Ask a singer-songwriter what the best way of grabbing a slice of the music industry are and they will probably tell you two things: firstly post absolutely everything online, thus gaining a cult following. Second, get your music out there by covering as many miles as possible. Folk artist Luke Ritchie has done both of these, on a big scale. In 2010 Ritchie wrote 26 songs in six months, which racked up over 8500 downloads when put online. More recently his music was sent out all over the world via 80 mp3 players placed in tobacco tins, each with instructions to listen and pass it on. Already Ritchie’s music has reached waterfalls in Venezuela and beaches in Australia, its success no doubt helping to earn him a deal with Angel Falls records. Yet he stills remains a somewhat unknown entity in a British folk music marketplace featuring such names as Ben Howard and Mumford and Sons.

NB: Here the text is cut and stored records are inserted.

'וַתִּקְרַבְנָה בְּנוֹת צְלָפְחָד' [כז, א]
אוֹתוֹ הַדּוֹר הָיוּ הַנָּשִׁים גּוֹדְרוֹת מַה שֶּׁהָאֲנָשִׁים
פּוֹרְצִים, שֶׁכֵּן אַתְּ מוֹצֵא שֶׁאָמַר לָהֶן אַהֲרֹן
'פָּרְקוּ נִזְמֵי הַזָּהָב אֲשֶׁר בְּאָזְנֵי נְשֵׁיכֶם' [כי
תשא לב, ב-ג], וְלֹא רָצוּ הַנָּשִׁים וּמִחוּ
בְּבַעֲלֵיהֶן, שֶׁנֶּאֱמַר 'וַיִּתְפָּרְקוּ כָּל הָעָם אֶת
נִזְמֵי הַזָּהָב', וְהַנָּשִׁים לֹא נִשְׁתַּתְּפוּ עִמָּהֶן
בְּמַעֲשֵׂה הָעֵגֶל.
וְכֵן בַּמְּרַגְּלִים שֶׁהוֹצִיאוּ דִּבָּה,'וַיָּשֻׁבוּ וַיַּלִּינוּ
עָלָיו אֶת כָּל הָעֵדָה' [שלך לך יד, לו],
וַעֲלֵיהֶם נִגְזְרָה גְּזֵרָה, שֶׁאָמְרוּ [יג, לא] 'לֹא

‘Butterfly’ is the new single from debut album The Water’s Edge, an upbeat track of well-produced guitars and snares, it bounces along sounding all well and good. Ritchie’s vocals are tidy and the melodies catchy, at points he reaches almost Frank Turner-esque levels of sing-along harmonies. ‘Butterfly’ is a rich and warm track, telling the story of finding a delicate butterfly, the lyrics “sometimes I fear I can’t handle this” touch on obvious self-doubts and the fragilities in life.
The track never strays into any unorthodox hoedowns or heartfelt ooh-ooh moments however, and this may be its downfall. Ritchie is obviously an accomplished musician, capable of writing many a song, but the mere neatness of ‘Butterfly’ means it is unlikely to standout to fans of other popular singer songwriters such as Ed Sheeran or Ben Howard. Ritchie’s vocals aren’t quite emotive enough to create heart-breaking empathy such as Lucy Rose or James Vincent Mcmorrow, nor are the melodies catchy or haggard enough to harness the raw intimacy of acoustic music. In a market near saturated with ‘new folk’ it seems Ritchie’s brand of classic folk will struggle to break the surface.

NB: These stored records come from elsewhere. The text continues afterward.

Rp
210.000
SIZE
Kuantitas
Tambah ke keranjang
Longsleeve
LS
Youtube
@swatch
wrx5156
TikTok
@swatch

Of course he seems a hard-working respected musician who will undoubtedly pick up fans with his carefree style of pop-folk, yet whilst the competition still remains fierce ‘Butterfly’ is at risk of just adorning your summer Sunday morning playlist. Ritchie clearly has swathes of ability and it is likely that The Water’s Edge will be a comfortable and pleasant debut. One hopes, as his name spreads worldwide, that Ritchie decides to take a risk and allow his music become truly unique so that he can breakout and fly.
Luke Ritchie is currently on a Freshers Tour around the UK with his sister Charlotte Ritchie, who plays Oregon in E4’s student comedy Fresh Meat. The duo will play at Southampton’s Freshers Ball on Monday October 8th. Debut album The Water’s Edge is out now.